Information uncertainty influences learning strategy from sequentially delayed rewards
Fig 3
Behavioral signatures of learning and model predictions.
(A) This diagram demonstrates the logical structure of a delayed choice that reappears after three trials, categorized as either ‘stay’ (S) or ‘switch’ (W). It includes feedback valence for immediate and two-trials forward choices. Correctly utilizing two-trials forward information (illustrated with a curved arrow) suggests staying with the initial choice. (B) The probability of maintaining (i.e., staying on) a delayed choice three trials later was modeled using multilevel logistic regression, as a function of condition (conjoint or disjoint), time (immediate, 0F or two-trial forward, 2F), and reward (positive, + or negative, -), as well as their interactions (equation 1). This regression was run on data from participants (red), as well as data generated by the tabular model (green) and data generated by the eligibility model (blue) for comparison.

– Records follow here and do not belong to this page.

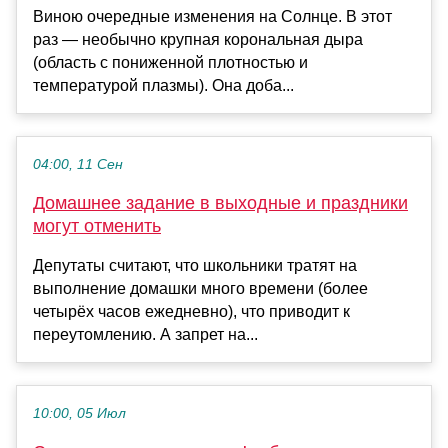
Виною очередные изменения на Солнце. В этот
раз — необычно крупная корональная дыра
(область с пониженной плотностью и
температурой плазмы). Она доба...
04:00, 11 Сен
Домашнее задание в выходные и праздники
могут отменить
Депутаты считают, что школьники тратят на
выполнение домашки много времени (более
четырёх часов ежедневно), что приводит к
переутомлению. А запрет на...
10:00, 05 Июл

The logistic regression’s estimated marginal means are displayed, accompanied by 95% confidence intervals for each condition. Text displays when participants’ estimated confidence intervals overlap with eligibility [E,-], tabular [-,T], or both [E,T]. (C-E) Collapsed two-way interactions for each of the combinations between the three variables, specifically time*reward collapsed across condition (C), condition*time collapsed across reward (D), and reward*condition collapsed across time (E). Bars represent marginal means; error bars represent 95% confidence intervals.